Let’s start by looking at the issue itself.

The issue

We noticed that a certain percentage of our Node.js Lambda function calls were timing out. We used AWS X-Ray to trace the calls and found that the DynamoDB call seemed to be taking abnormally long. However there were no specific types of calls that were timing out. We observed timeouts across BatchGet, Get, Query, and Update calls.

Roughly 0.00002% of all our DynamoDB calls were timing out. We confirmed with Mike Apted that this is a farily normal timeout rate for DynamoDB calls.

Thus, the next step was to figure out how to handle these timeouts so that our users weren’t being adversely affected by them.

There are two common ways DynamoDB calls might timeout.

1. HTTP connections are timing out

The first reason DynamoDB calls are taking long is because the HTTP requests that the AWS SDK is making to DynamoDB is timing out.

The AWS Node.js SDK has 2 settings:

  1. HTTP Connect Timeout

    This sets the socket to timeout after failing to establish a connection with the server after a set amount of milliseconds. This timeout has no effect once a socket connection has been established.

  2. HTTP Timeout

    Sets the socket to timeout after a set amount of inactivity on the socket. Defaults to two minutes.

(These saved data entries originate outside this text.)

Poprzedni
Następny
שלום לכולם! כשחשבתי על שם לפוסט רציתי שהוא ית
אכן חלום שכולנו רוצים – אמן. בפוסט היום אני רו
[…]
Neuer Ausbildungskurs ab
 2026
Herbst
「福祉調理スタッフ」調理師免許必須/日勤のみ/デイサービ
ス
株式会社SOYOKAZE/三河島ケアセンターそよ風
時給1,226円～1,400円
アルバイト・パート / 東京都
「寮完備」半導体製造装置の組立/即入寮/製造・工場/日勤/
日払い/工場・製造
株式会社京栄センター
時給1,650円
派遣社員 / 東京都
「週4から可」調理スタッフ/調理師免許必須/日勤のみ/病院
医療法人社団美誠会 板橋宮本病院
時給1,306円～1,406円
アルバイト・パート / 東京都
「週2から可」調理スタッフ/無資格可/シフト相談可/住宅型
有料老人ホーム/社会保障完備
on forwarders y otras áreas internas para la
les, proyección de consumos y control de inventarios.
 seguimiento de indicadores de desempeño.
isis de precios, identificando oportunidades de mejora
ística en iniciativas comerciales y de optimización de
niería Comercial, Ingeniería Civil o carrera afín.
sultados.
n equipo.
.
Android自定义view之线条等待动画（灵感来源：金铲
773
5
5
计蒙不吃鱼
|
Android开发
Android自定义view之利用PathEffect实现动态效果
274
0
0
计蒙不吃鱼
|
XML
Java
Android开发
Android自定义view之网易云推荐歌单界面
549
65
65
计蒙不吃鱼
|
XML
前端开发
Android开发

On the other hand, for Lambda and API Gateway:

  • API Gateway has a maximum timeout setting of 29 sec.
  • Hence, Lambda should have a timeout of lesser than 29 sec.

And it only makes sense that DynamoDB’s connection timeout is set to be lesser than that of Lambda. In fact, we want to keep it short. If DynamoDB times out, we want it to fail quickly and retry again. We want the DynamoDB calls to timeout before Lambda and API Gateway timeout. However, that is not what happens by default. As we talked about the issue above, our Lambda functions were timing out because the DynamoDB calls were taking too long.

So the first thing we need to do is to change the connection timeout for our DynamoDB client.

In our Lambda function, change the timeout by using the following:

import AWS from 'aws-sdk';

const dynamoDb = new AWS.DynamoDB.DocumentClient({
  httpOptions: {
    timeout: 5000
  }
});

2. Retries are taking long

Sometimes a DynamoDB call might fail. However, the response usually specifies if the error can be retried. By default, the AWS Node.js SDK client auto-retries such errors. It uses an exponential backoff strategy while retrying. For calls to most AWS services, the client auto-retries up to 3 times. It waits 100 ms before the first retry, 200 ms before the second, and 400 ms before the third attempt.

However for calls to DynamoDB, the client auto-retries up to 10 times. Starting with 50 ms for the first retry, then 100 ms, 200 ms, 400 ms all the way to 25600 ms for the last retry. The worst case scenario here is that a failed DynamoDB call takes over 50 sec before responding to your Lambda function. Given that API Gateway will timeout by 29 sec, you won’t get to find out if the DynamoDB call timed out or errored out.

Hence, to be able to debug the issue, we need to reduce the retry count for our DynamoDB client. It needs to completely fail before our Lambda (or API Gateway) times out.

To reduce the number of retries do the following:

import AWS from 'aws-sdk';

const dynamoDb = new AWS.DynamoDB.DocumentClient({
  maxRetries: 3
});

Now you should be able to figure out why your DynamoDB calls were failing in the first place.

Summary

Hopefully this post gives you a good idea on how to work with the DynamoDB timeouts that you are seeing in your Serverless app. A special thanks to Mike Apted, Adriano Raiano, and Carl Nordenfelt for helping us track down the issue.